Ruben Knab

Personal information
- Nationality: Dutch
- Born: 19 February 1988 (age 38) Ede, Netherlands
- Height: 1.93 m (6 ft 4 in)
- Weight: 98 kg (216 lb)

Sport
- Country: Netherlands
- Sport: Rowing
- Event: Eight

Achievements and titles
- Olympic finals: London 2012 M4- Tokyo 2020 M8+

Medal record
Men's rowing
Representing the Netherlands
Olympic Games
| Silver medal – second place | 2024 Paris | Eight |
World Championships
| Silver medal – second place | 2019 Ottensheim | Eight |
| Bronze medal – third place | 2022 Račice | Coxless four |
European Championships
| Silver medal – second place | 2018 Glasgow | Eight |
| Silver medal – second place | 2022 Munich | Coxless four |
| Bronze medal – third place | 2013 Seville | Eight |
| Bronze medal – third place | 2017 Račice | Eight |
| Bronze medal – third place | 2019 Lucerne | Eight |
| Bronze medal – third place | 2020 Poznań | Eight |
| Bronze medal – third place | 2021 Varese | Eight |
| Bronze medal – third place | 2023 Bled | Eight |

= Ruben Knab =

Dutch rower (born 1988)

Ruben Knab (born 19 February 1988) is a Dutch representative two-time Olympian rower.
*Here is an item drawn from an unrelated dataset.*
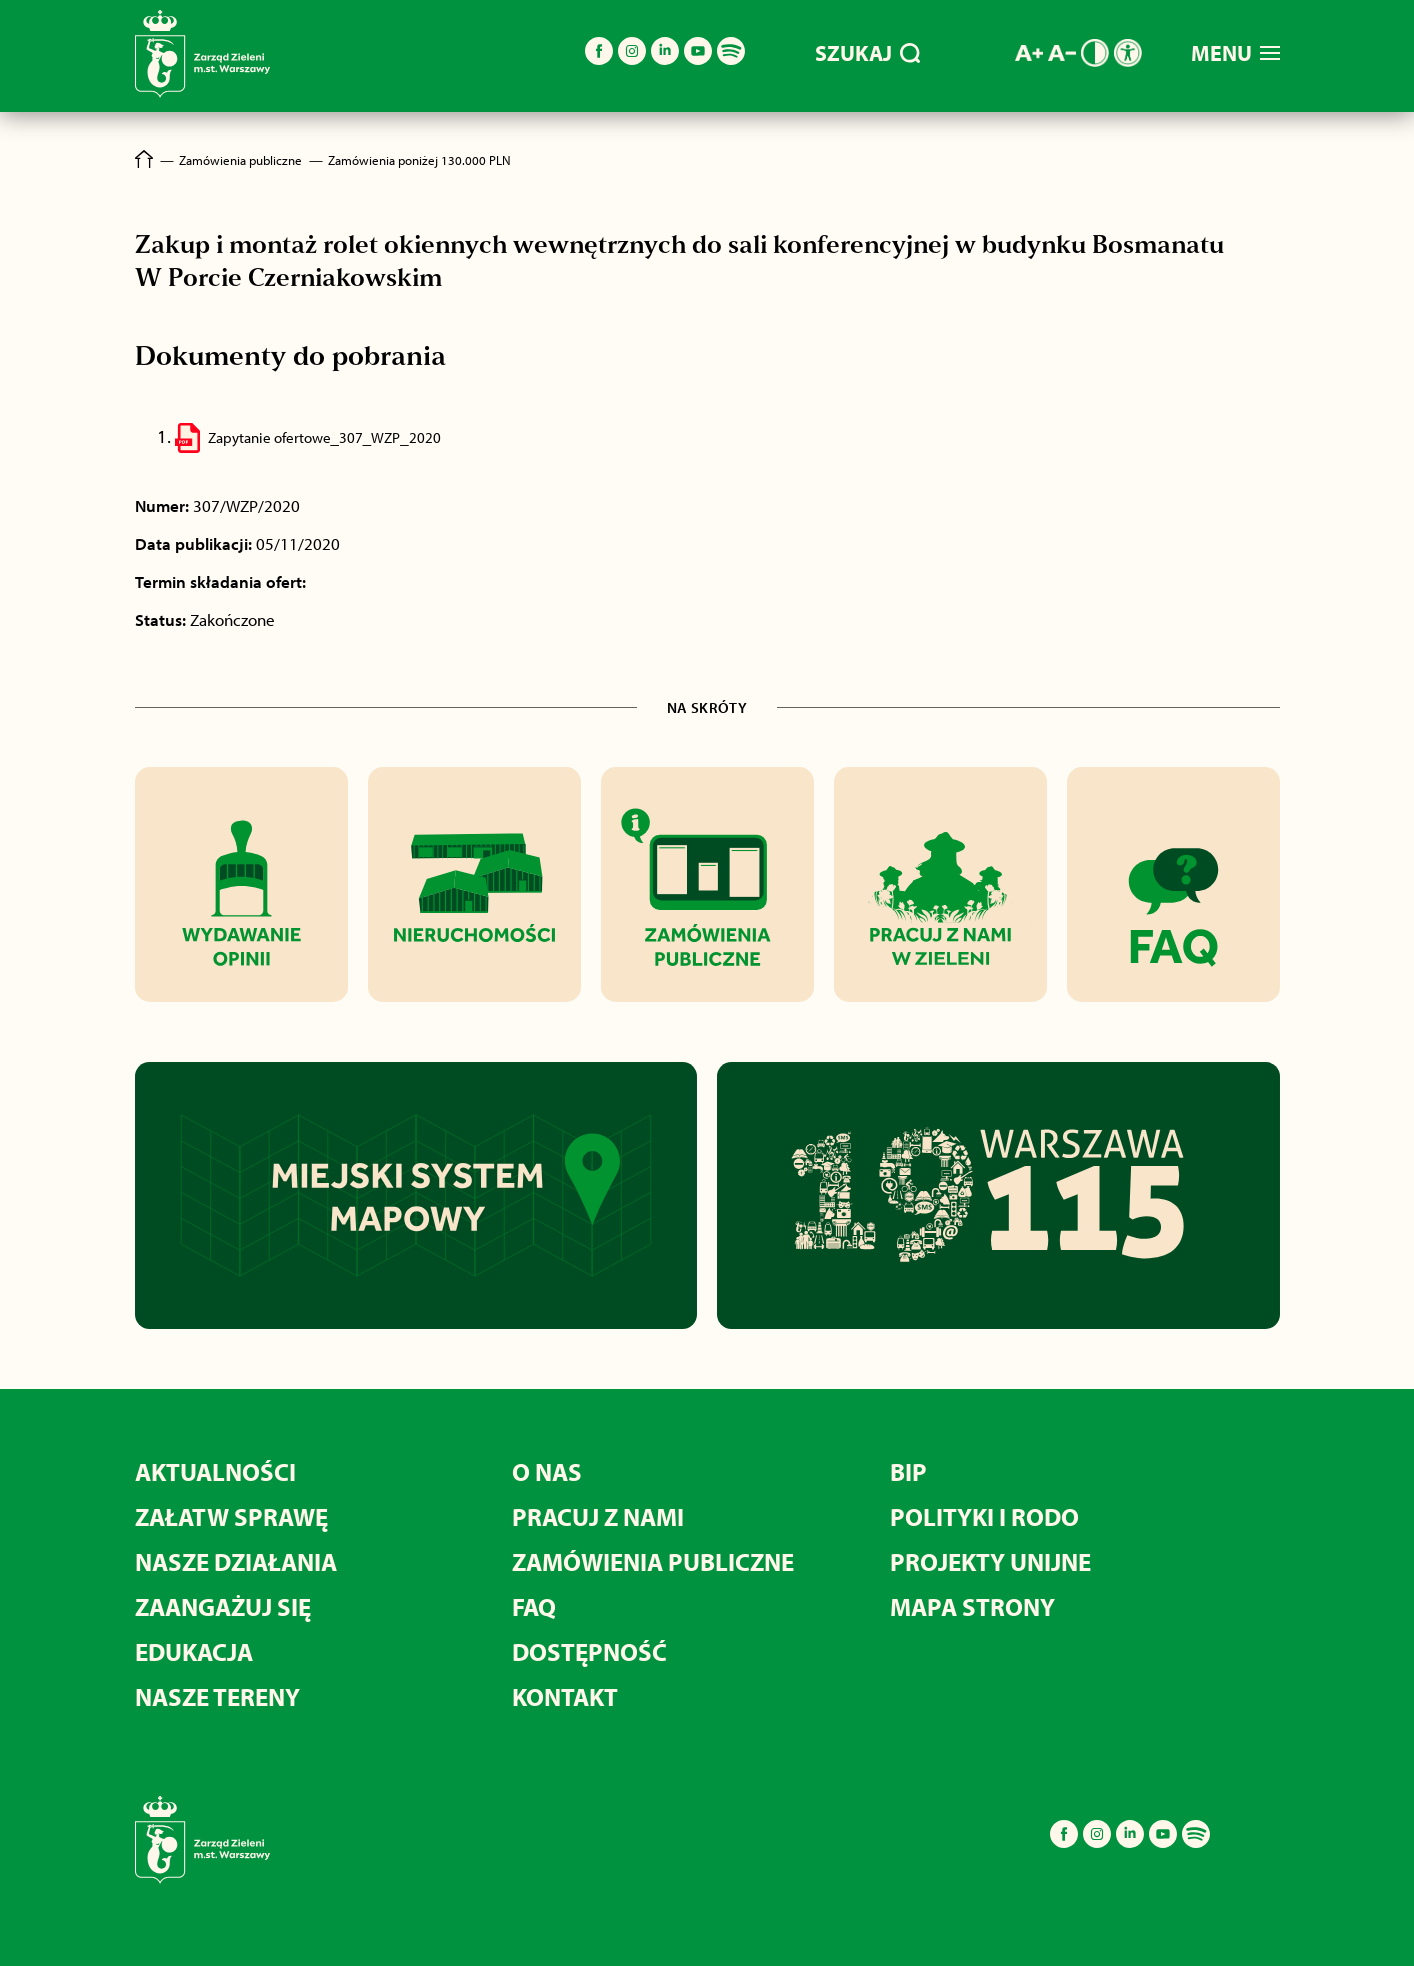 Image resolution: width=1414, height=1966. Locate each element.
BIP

He finished fifth in the coxless four at the 2012 Summer Olympics and again finished fifth and at Tokyo 2020 in Dutch heavyweight men's eight.

He won a medal at the 2019 World Rowing Championships. At Tokyo 2020 the Dutch men's eight won their heat, then finished 5th in the A final for an overall fifth placing at the Olympic regatta.